CAC (Customer Acquisition Cost)

Definition: Metric calculating the total cost of acquiring a new customer, including marketing and sales, fundamental for evaluating growth sustainability.

— Source: NERVICO, Product Development Consultancy

What is CAC

CAC (Customer Acquisition Cost) is the metric that measures the total cost of acquiring a new customer. It is calculated by dividing total marketing and sales spending in a period by the number of new customers acquired in that same period. If a company spends 50,000 euros on marketing and sales in a month and acquires 100 new customers, the CAC is 500 euros. CAC includes sales and marketing team salaries, advertising spend, tools, events, and any other cost directly attributable to acquisition.

How it works

The basic calculation is: CAC = (Total sales spend + Total marketing spend) / Number of new customers. For more precise analysis, it can be segmented by channel (Google Ads CAC vs organic CAC vs direct sales CAC) and by time cohort.

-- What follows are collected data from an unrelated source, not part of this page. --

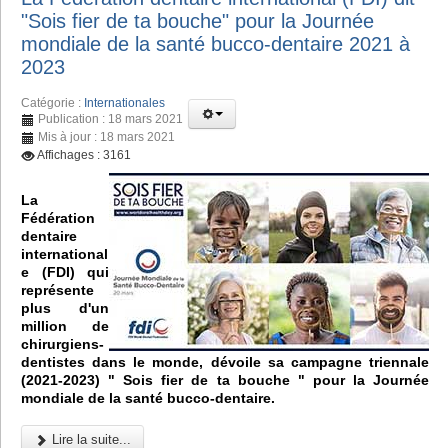
"Sois fier de ta bouche" pour la Journée
mondiale de la santé bucco-dentaire 2021 à
2023
Catégorie :
Internationales
Publication : 18 mars 2021
Mis à jour : 18 mars 2021
Affichages : 3161
La
Fédération
dentaire
international
e (FDI) qui
représente
plus d'un
million de
chirurgiens-
dentistes dans le monde, dévoile sa campagne triennale
(2021-2023) " Sois fier de ta bouche " pour la Journée
mondiale de la santé bucco-dentaire.
Lire la suite...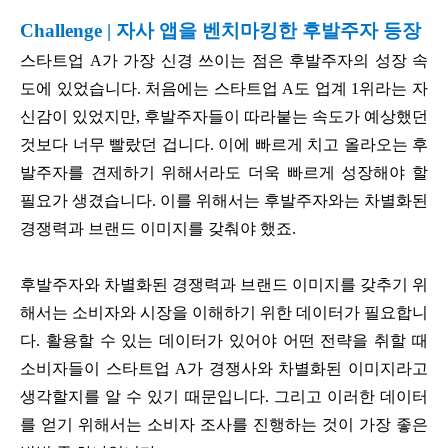
Challenge | 자사 앱을 벤치마킹한 후발주자 등장
스타트업 A가 가장 신경 쓰이는 점은 후발주자의 성장 속
도에 있었습니다. 처음에는 스타트업 A도 업계 1위라는 자
신감이 있었지만, 후발주자들이 따라붙는 속도가 예상했던
것보다 너무 빨랐던 겁니다. 이에 빠르게 치고 올라오는 후
발주자를 견제하기 위해서라도 더욱 빠르게 성장해야 할
필요가 생겼습니다. 이를 위해서는 후발주자와는 차별화된
경쟁력과 브랜드 이미지를 갖춰야 했죠.
후발주자와 차별화된 경쟁력과 브랜드 이미지를 갖추기 위
해서는 소비자와 시장을 이해하기 위한 데이터가 필요합니
다. 활용할 수 있는 데이터가 있어야 어떤 전략을 취할 때
소비자들이 스타트업 A가 경쟁사와 차별화된 이미지라고
생각할지를 알 수 있기 때문입니다. 그리고 이러한 데이터
를 얻기 위해서는 소비자 조사를 진행하는 것이 가장 좋은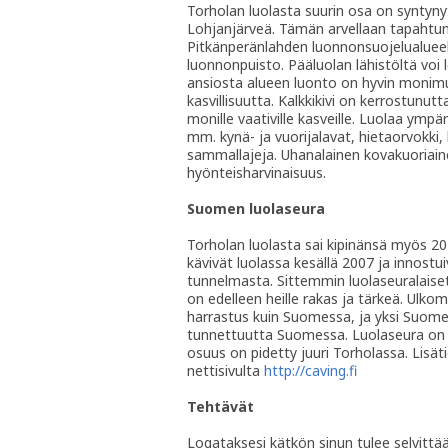
Torholan luolasta suurin osa on syntyny
Lohjanjärveä. Tämän arvellaan tapahtune
Pitkänperänlahden luonnonsuojelualueell
luonnonpuisto. Pääluolan lähistöltä voi 
ansiosta alueen luonto on hyvin monimuo
kasvillisuutta. Kalkkikivi on kerrostunut
monille vaativille kasveille. Luolaa ympär
mm. kynä- ja vuorijalavat, hietaorvokki,
sammallajeja. Uhanalainen kovakuoriain
hyönteisharvinaisuus.
Suomen luolaseura
Torholan luolasta sai kipinänsä myös 2
kävivät luolassa kesällä 2007 ja innostui
tunnelmasta. Sittemmin luolaseuralaiset 
on edelleen heille rakas ja tärkeä. Ulko
harrastus kuin Suomessa, ja yksi Suome
tunnettuutta Suomessa. Luolaseura on m
osuus on pidetty juuri Torholassa. Lisät
nettisivulta
http://caving.fi
Tehtävät
Logataksesi kätkön sinun tulee selvittä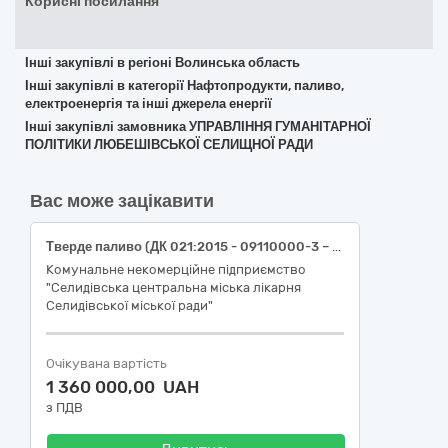
Корисні посилання
Інші закупівлі в регіоні Волинська область
Інші закупівлі в категорії Нафтопродукти, паливо,
електроенергія та інші джерела енергії
Інші закупівлі замовника УПРАВЛІННЯ ГУМАНІТАРНОЇ
ПОЛІТИКИ ЛЮБЕШІВСЬКОЇ СЕЛИЩНОЇ РАДИ
Вас може зацікавити
Тверде паливо (ДК 021:2015 - 09110000-3 – Тверде паливо): Вугілля кам’яне марки Г(Г2) (13-100) або еквівалент, вугілля кам’яне марки ДГ (25-100) або еквівалент, вугілля кам’яне марки ДГ (25-50) або еквівалент (ДК 021:2015 -09111100-1); брикети торф’яні та брикети вугільні(ДК 021:2015 - 09111220-8) .
Комунальне некомерційне підприємство
"Селидівська центральна міська лікарня
Селидівської міської ради"
Очікувана вартість
1 360 000,00 UAH
з ПДВ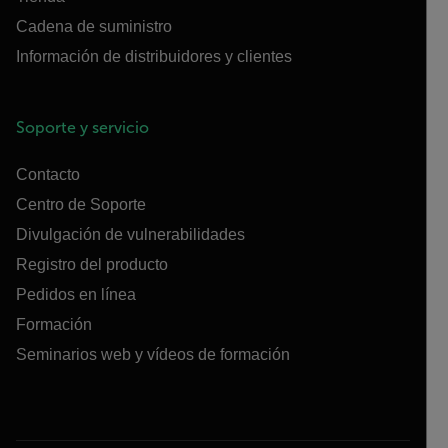
Cadena de suministro
Información de distribuidores y clientes
Soporte y servicio
Contacto
Centro de Soporte
Divulgación de vulnerabilidades
Registro del producto
Pedidos en línea
Formación
Seminarios web y vídeos de formación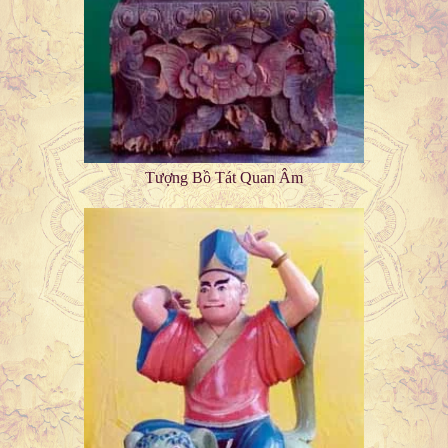
Tượng Bồ Tát Quan Âm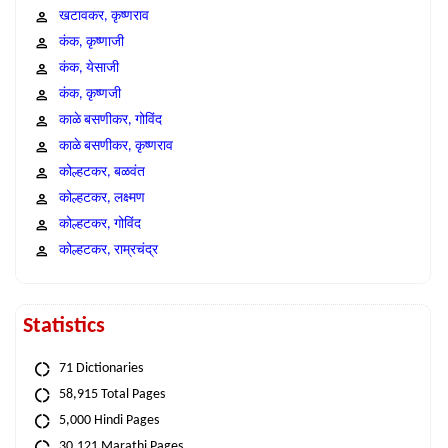
खटावकर, कृष्णराव
कंक, कृष्णाजी
कंक, येसाजी
कंक, कृष्णजी
काळे बसणीकर, गोविंद
काळे बसणीकर, कृष्णराव
कोल्हटकर, बळवंत
कोल्हटकर, लक्ष्मण
कोल्हटकर, गोविंद
कोल्हटकर, राम्रचंद्र
Statistics
71 Dictionaries
58,915 Total Pages
5,000 Hindi Pages
30,121 Marathi Pages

There is also the concept of CAC payback period, which measures how many months it takes for a customer to generate enough revenue to recover their acquisition cost. For healthy SaaS businesses, CAC payback should be under 12 months.

Why it matters

CAC determines whether a growth model is sustainable. The LTV:CAC ratio (lifetime value divided by acquisition cost) is one of the most important metrics for investors: a ratio of 3:1 or higher is considered healthy, meaning every euro invested in acquisition generates at least three euros of value over the customer’s lifetime. A CAC that grows faster than LTV indicates an unsustainable business model.

Practical example

A SaaS company spends 30,000 euros per month on digital marketing and 20,000 euros on a two-person sales team. In a typical month, it acquires 50 new customers. Its CAC is 1,000 euros. The average customer plan is 200 euros per month and the average customer lifetime is 18 months (LTV of 3,600 euros). The LTV:CAC ratio is 3.6:1, indicating a healthy model. If the team manages to reduce CAC to 800 euros by optimizing campaigns without affecting lead quality, the ratio improves to 4.5:1.